Keep the updates coming.  We are also looking for pet-friendly accommodations along the east coast.  I noticed some in RCI don't advertise it (when using the pet friendly filter) so a list of unannounced pet friendly timeshares is extremely helpful.


----------



## vista9 (Apr 21, 2017)

Could you tell me the RCI Resort # for the Westgate in Vegas? I am having trouble finding the resort using the search feature in RCI.



mrsstats said:


> Westgate in Vegas does allow dogs.


----------



## davidvel (Apr 21, 2017)

This is also a good list for those allergic to dogs.


----------



## silentg (Apr 21, 2017)

Yes, this thread calls to mind a hotel stay at a Holiday  Inn. We traveled by car to Cape Cod from Central Florida, stopped for a night at a hotel. We had a nice room, the hotel was pet Friendly. We don't have a pet and we're told that certain rooms were for pet owners. On the return trip we stayed in the same hotel, but a different room, just a few doors down from the room we stayed previously. There was a man with his dog on the elevator, they got off on the same floor as us and went into the room we stayed in the previous week. So much for room set aside. Used  to request non smoking room and would smell smoke, they would remove ashtray and spray air freshener, thankfully more hotels are smoke free so we don't run into this very often. I happen to like dogs and cats but not on vacation.
Silentg


----------



## mrsstats (Apr 21, 2017)

vista9 said:


> Could you tell me the RCI Resort # for the Westgate in Vegas? I am having trouble finding the resort using the search feature in RCI.


Sorry don't below to RCI


----------



## JudiZ (Apr 22, 2017)

Vacation Village in the Berkshires in Hancock, Massachusetts.

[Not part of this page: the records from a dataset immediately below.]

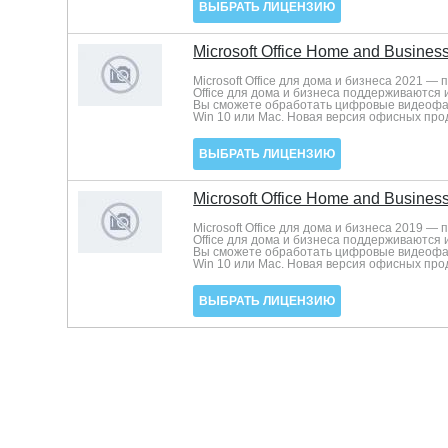
ВЫБРАТЬ ЛИЦЕНЗИЮ
Microsoft Office Home and Busines
Microsoft Office для дома и бизнеса 2021 
Office для дома и бизнеса поддерживаются 
Вы сможете обработать цифровые видеофай
Win 10 или Mac. Новая версия офисных проду
ВЫБРАТЬ ЛИЦЕНЗИЮ
Microsoft Office Home and Busines
Microsoft Office для дома и бизнеса 2019 
Office для дома и бизнеса поддерживаются 
Вы сможете обработать цифровые видеофай
Win 10 или Mac. Новая версия офисных проду
ВЫБРАТЬ ЛИЦЕНЗИЮ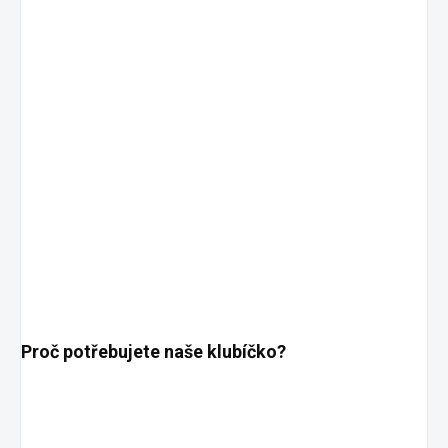
Proč potřebujete naše klubíčko?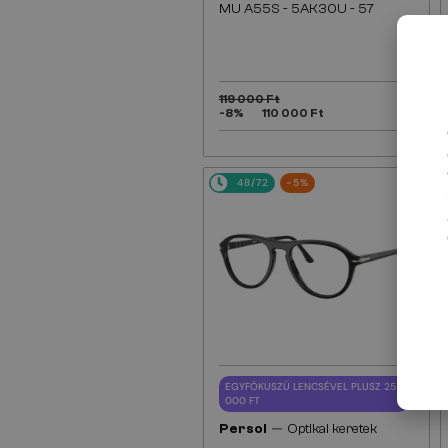
MU A55S - 5AK30U - 57
119 000 Ft
-8%
110 000 Ft
48/72
-5%
EGYFÓKUSZÚ LENCSÉVEL PLUSZ 25
000 FT
—
Persol
Optikai keretek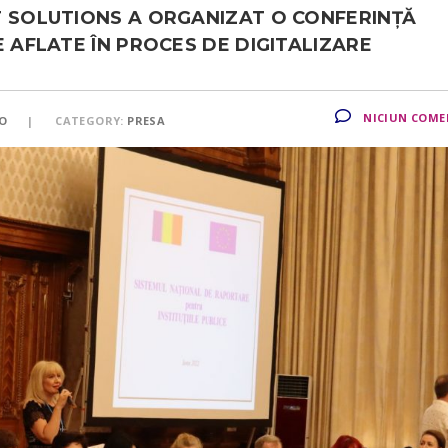
T SOLUTIONS A ORGANIZAT O CONFERINȚĂ
E AFLATE ÎN PROCES DE DIGITALIZARE
NICIUN COME
RO
CATEGORY:
PRESA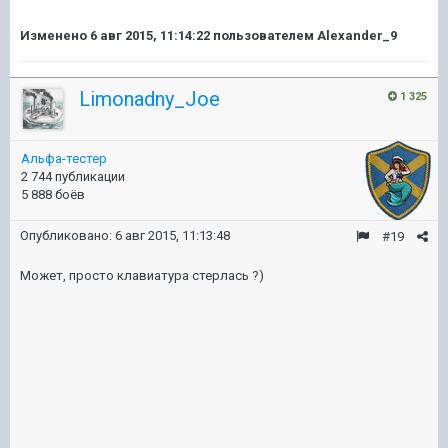
Изменено
6 авг 2015, 11:14:22
пользователем Alexander_9
Limonadny_Joe
1 325
Альфа-тестер
2 744 публикации
5 888 боёв
Опубликовано:
6 авг 2015, 11:13:48
#19
Может, просто клавиатура стерлась ?)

We love this resort; never brought a dog but nice to know we could.

According to their site:

_We know that pets are part of the family, but they must be announced prior to your arrival. If you plan to bring a pet, you must call the resort to pre-register and to ensure a pet friendly room is available. Please be advised that the Pet Friendly fee is $125/one bedroom and $250/two bedroom. If pets are found without prior approval there will be a $250.00 pet fee accessed to your account. Pets are not allowed in the common areas of the resort. We offer “Clean-Up” Pet Stations outside of each building and on the Pet Trail across from building 1._


----------



## zzcn69 (May 8, 2017)

Quarter House in New Orleans is dog friendly for small dogs.  A fee of $100 is charged for the week.


----------



## gmarine (May 8, 2017)

Westgate Las Vegas does not allow pets.


----------